▶ _WHAT TO PRODUCE_:
Output exactly the lines below, starting with the line that has "Vendor Master (689, 1033)" and going on through the line that has "Rules & Violations (700, 1945)", both included, and no other lines.
START DATA EXTRACT
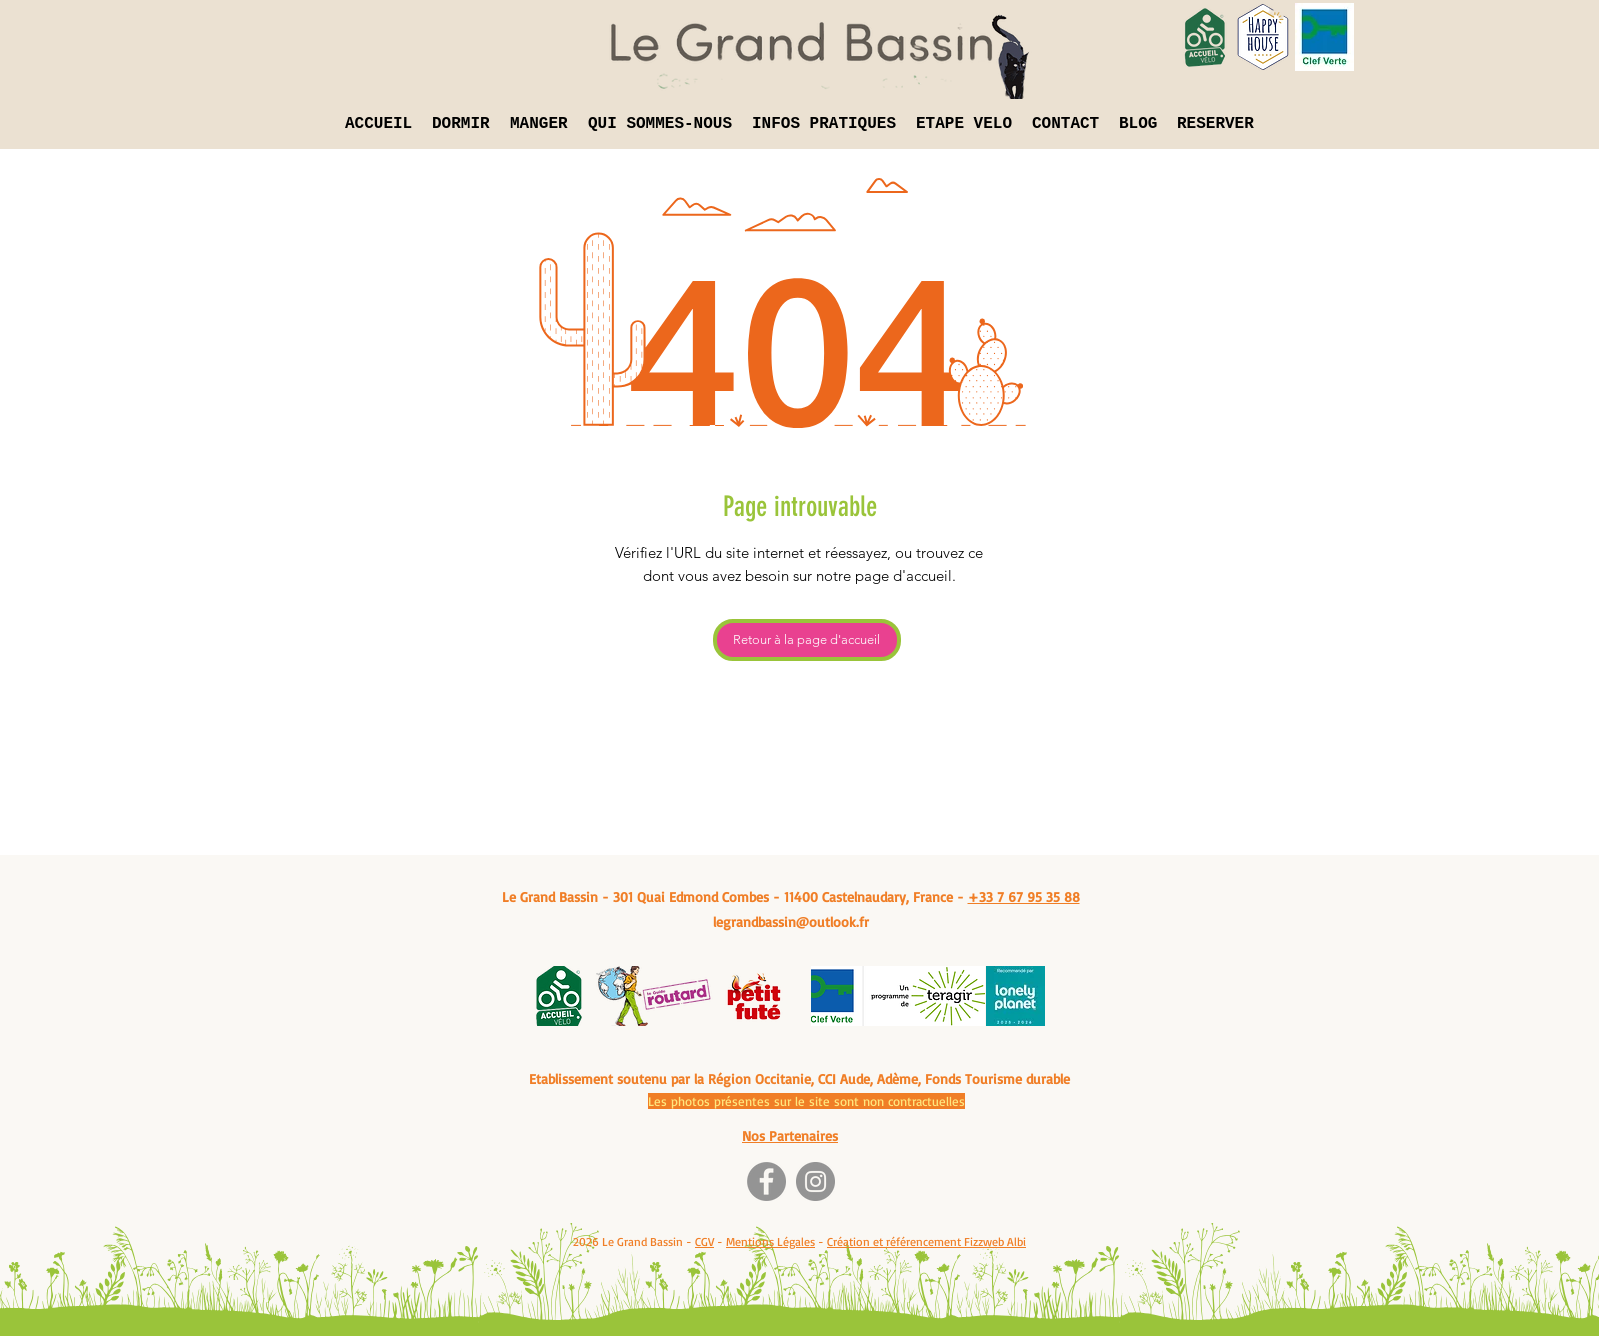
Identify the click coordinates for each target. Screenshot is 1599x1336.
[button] (461, 124)
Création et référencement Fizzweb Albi (926, 1241)
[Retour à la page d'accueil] (807, 640)
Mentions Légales (770, 1241)
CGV (704, 1241)
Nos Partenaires (790, 1135)
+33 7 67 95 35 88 (1024, 896)
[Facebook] (766, 1181)
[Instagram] (815, 1181)
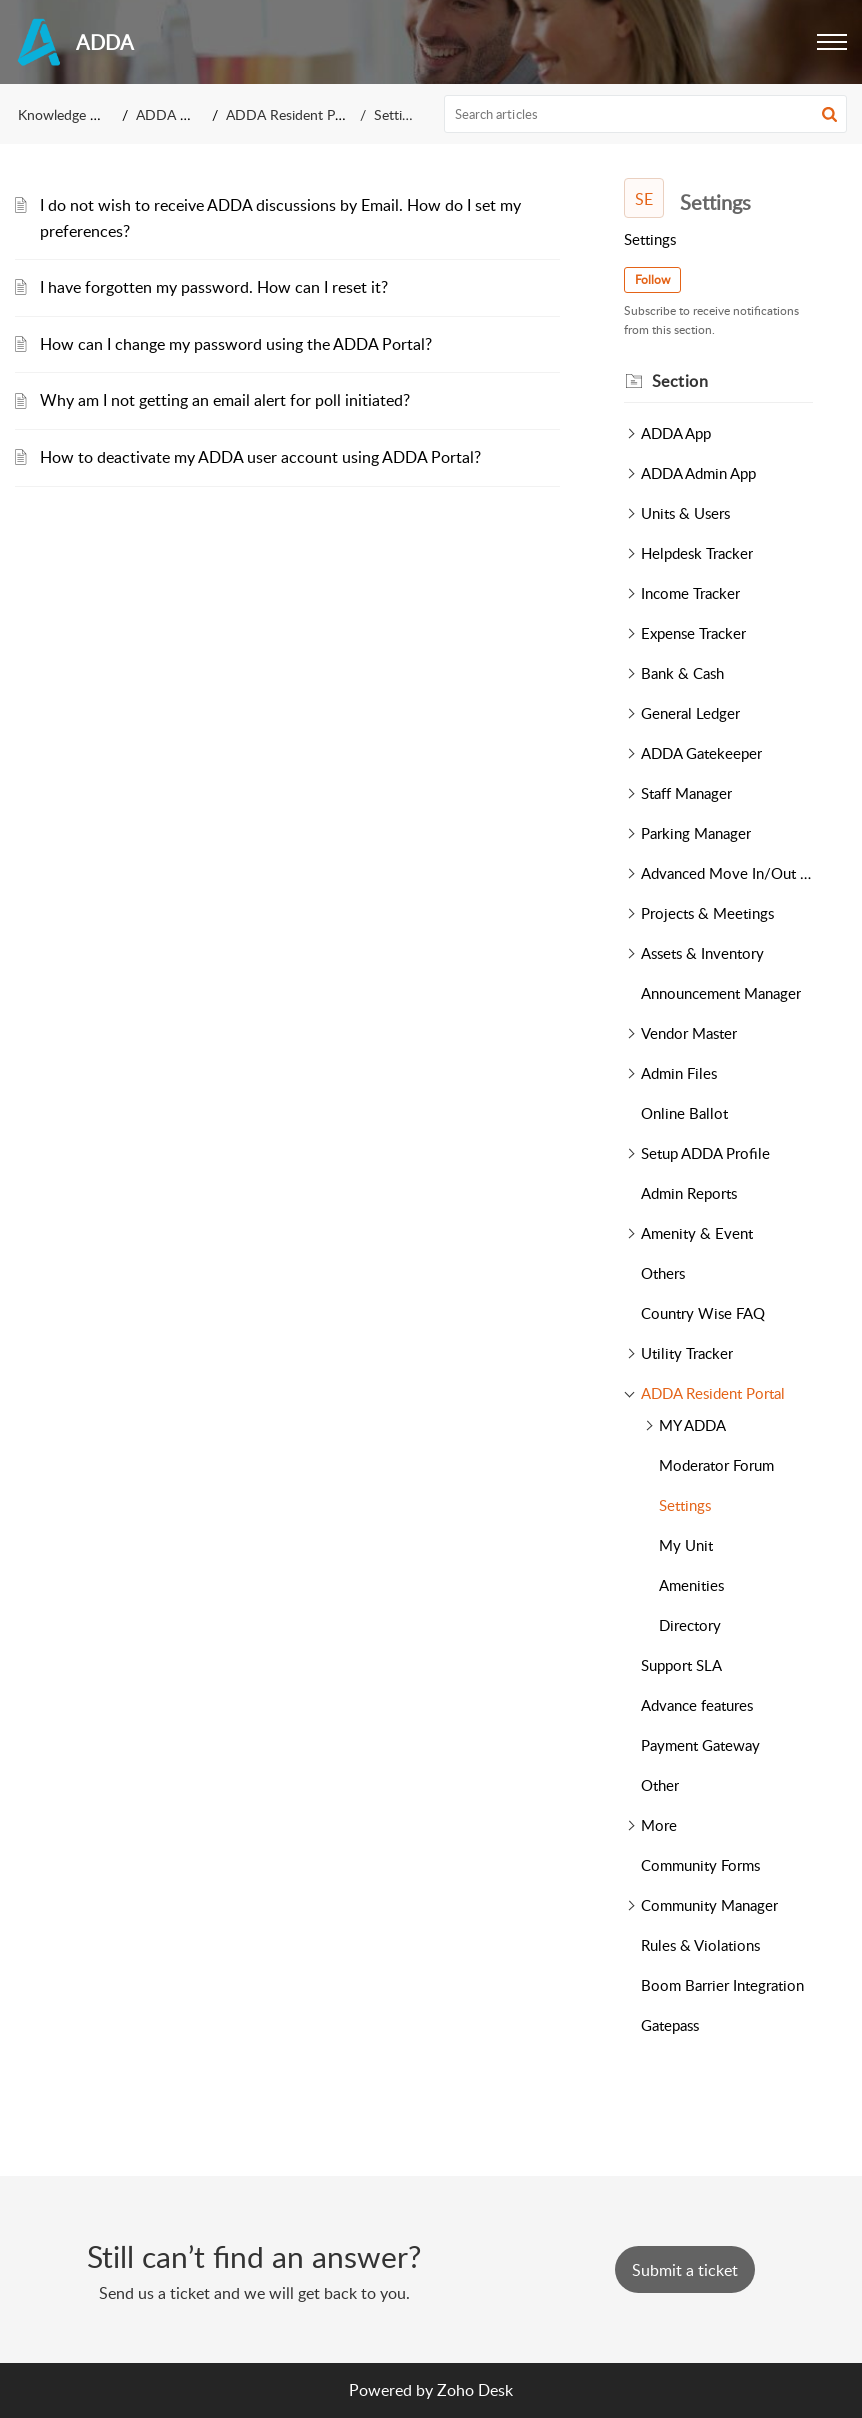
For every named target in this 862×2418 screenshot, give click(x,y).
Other (660, 1785)
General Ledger (690, 713)
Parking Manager (696, 833)
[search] (646, 114)
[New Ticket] (685, 2270)
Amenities (691, 1585)
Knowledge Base (68, 114)
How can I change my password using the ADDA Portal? (236, 344)
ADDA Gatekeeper (701, 753)
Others (663, 1273)
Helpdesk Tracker (697, 553)
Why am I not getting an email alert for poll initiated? (225, 400)
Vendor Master (689, 1033)
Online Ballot (684, 1113)
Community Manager (709, 1905)
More (659, 1825)
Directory (690, 1625)
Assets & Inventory (702, 953)
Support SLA (681, 1665)
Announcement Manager (721, 993)
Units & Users (685, 513)
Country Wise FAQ (703, 1313)
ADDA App (676, 433)
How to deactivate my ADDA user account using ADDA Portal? (260, 457)
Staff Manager (686, 793)
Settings (685, 1505)
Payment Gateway (700, 1745)
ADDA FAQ (171, 114)
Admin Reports (689, 1193)
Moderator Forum (716, 1465)
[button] (832, 42)
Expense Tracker (693, 633)
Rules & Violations (700, 1945)
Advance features (697, 1705)
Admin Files (679, 1073)
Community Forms (700, 1865)
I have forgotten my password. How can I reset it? (214, 287)
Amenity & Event (697, 1233)
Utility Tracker (687, 1353)
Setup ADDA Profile (705, 1153)
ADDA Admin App (698, 473)
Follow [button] (652, 279)
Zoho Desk (475, 2390)
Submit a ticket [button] (685, 2270)
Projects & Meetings (707, 913)
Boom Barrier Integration (722, 1985)
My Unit (686, 1545)
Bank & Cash (682, 673)
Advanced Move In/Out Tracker (727, 873)
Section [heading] (680, 381)
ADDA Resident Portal (294, 114)
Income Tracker (690, 593)
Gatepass (670, 2025)
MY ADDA (692, 1425)
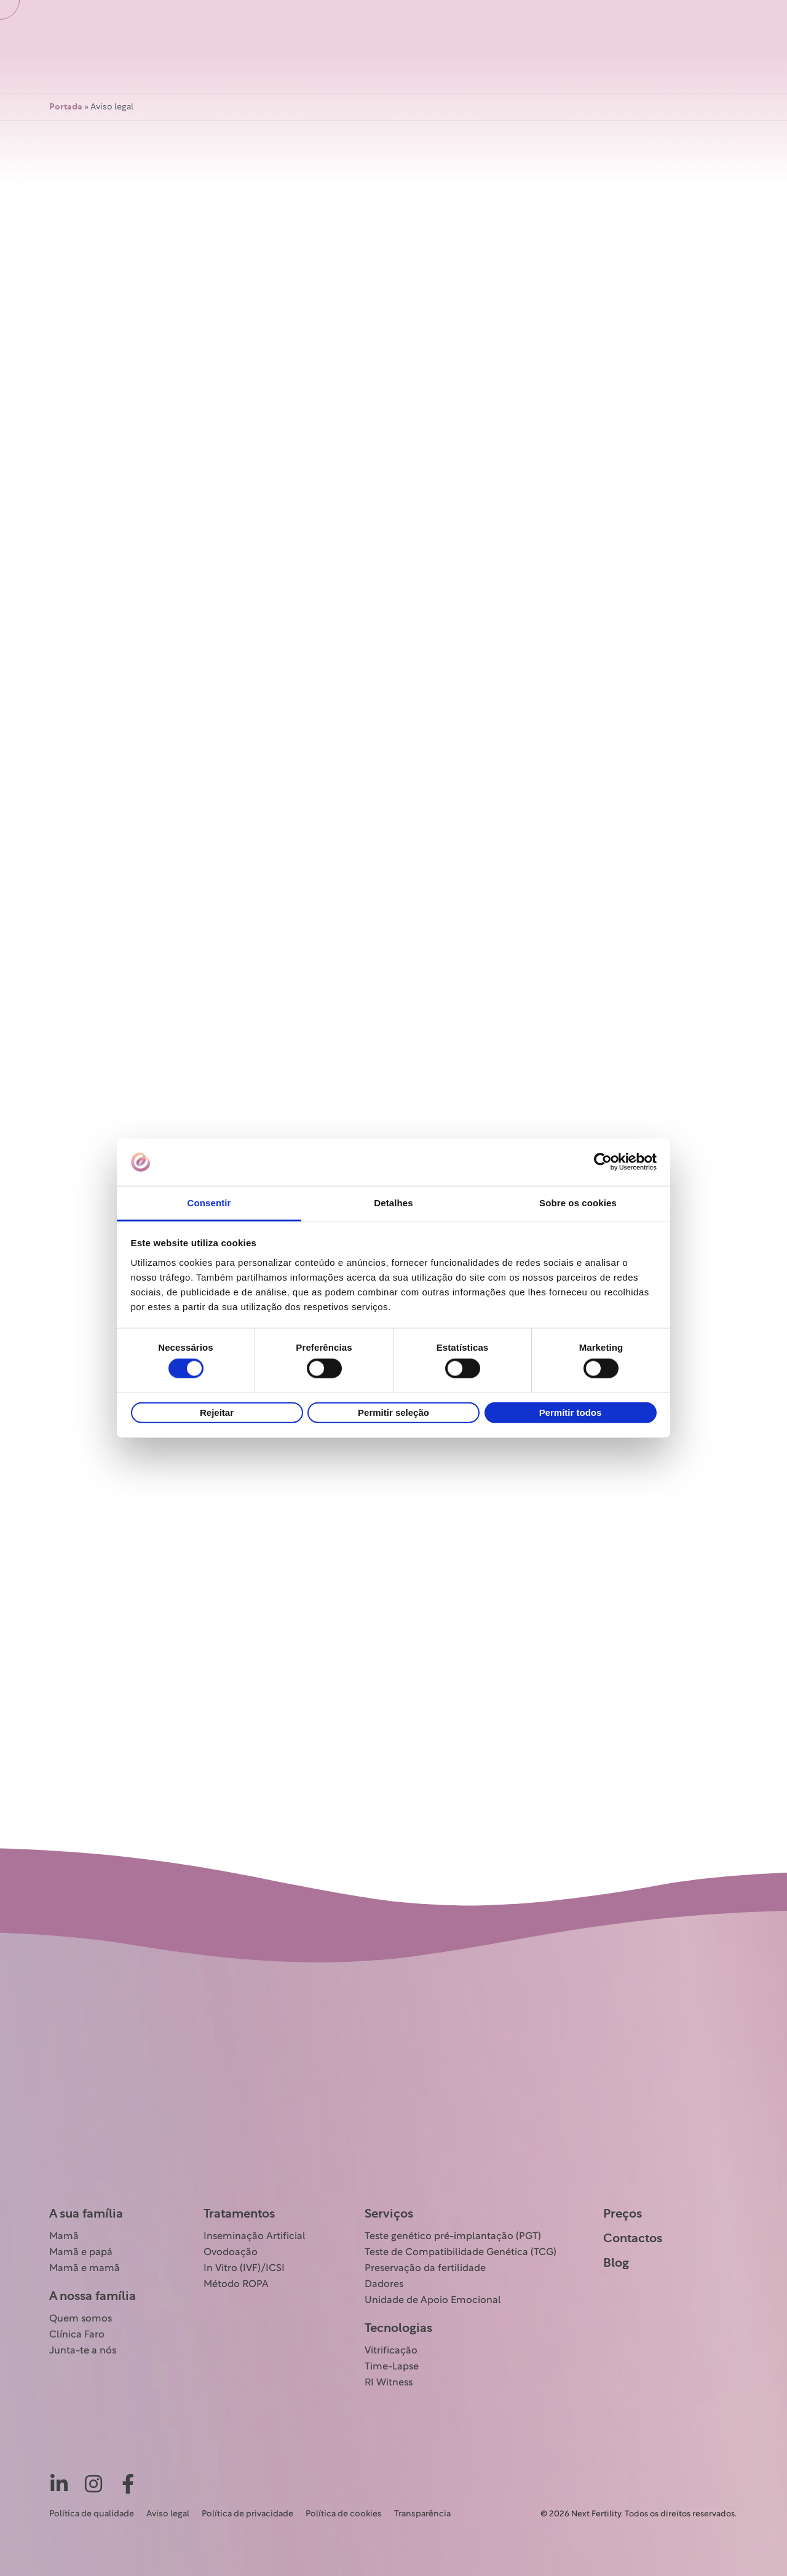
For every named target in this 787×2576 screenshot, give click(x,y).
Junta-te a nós (82, 2351)
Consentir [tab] (209, 1203)
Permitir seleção (393, 1412)
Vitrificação (391, 2351)
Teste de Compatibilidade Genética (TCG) (460, 2252)
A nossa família (92, 2296)
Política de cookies (344, 2514)
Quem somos (80, 2319)
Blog (616, 2263)
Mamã (64, 2236)
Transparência (422, 2514)
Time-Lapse (392, 2367)
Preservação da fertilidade (425, 2268)
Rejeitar (217, 1412)
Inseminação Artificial (255, 2236)
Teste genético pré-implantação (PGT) (453, 2236)
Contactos (632, 2238)
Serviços (389, 2214)
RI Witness (389, 2383)
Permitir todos (570, 1412)
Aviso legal (167, 2514)
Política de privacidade (247, 2514)
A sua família (86, 2214)
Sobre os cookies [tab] (578, 1203)
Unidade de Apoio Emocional (433, 2300)
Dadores (384, 2284)
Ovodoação (231, 2252)
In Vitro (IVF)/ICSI (244, 2268)
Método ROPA (236, 2284)
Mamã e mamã (84, 2268)
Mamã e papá (81, 2252)
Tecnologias (398, 2328)
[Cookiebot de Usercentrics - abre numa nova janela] (603, 1162)
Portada (65, 107)
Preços (622, 2214)
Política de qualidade (91, 2514)
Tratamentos (239, 2214)
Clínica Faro (77, 2335)
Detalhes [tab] (393, 1203)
END DATA EXTRACT
▶ _SOLUTION_:
Vendor Master (689, 1033)
Online Ballot (684, 1113)
Community Manager (709, 1905)
More (659, 1825)
Directory (690, 1625)
Assets & Inventory (702, 953)
Support SLA (681, 1665)
Announcement Manager (721, 993)
Units & Users (685, 513)
Country Wise FAQ (703, 1313)
ADDA App (676, 433)
How to deactivate my ADDA user account using ADDA Portal? (260, 457)
Staff Manager (686, 793)
Settings (685, 1505)
Payment Gateway (700, 1745)
ADDA FAQ (171, 114)
Admin Reports (689, 1193)
Moderator Forum (716, 1465)
[button] (832, 42)
Expense Tracker (693, 633)
Rules & Violations (700, 1945)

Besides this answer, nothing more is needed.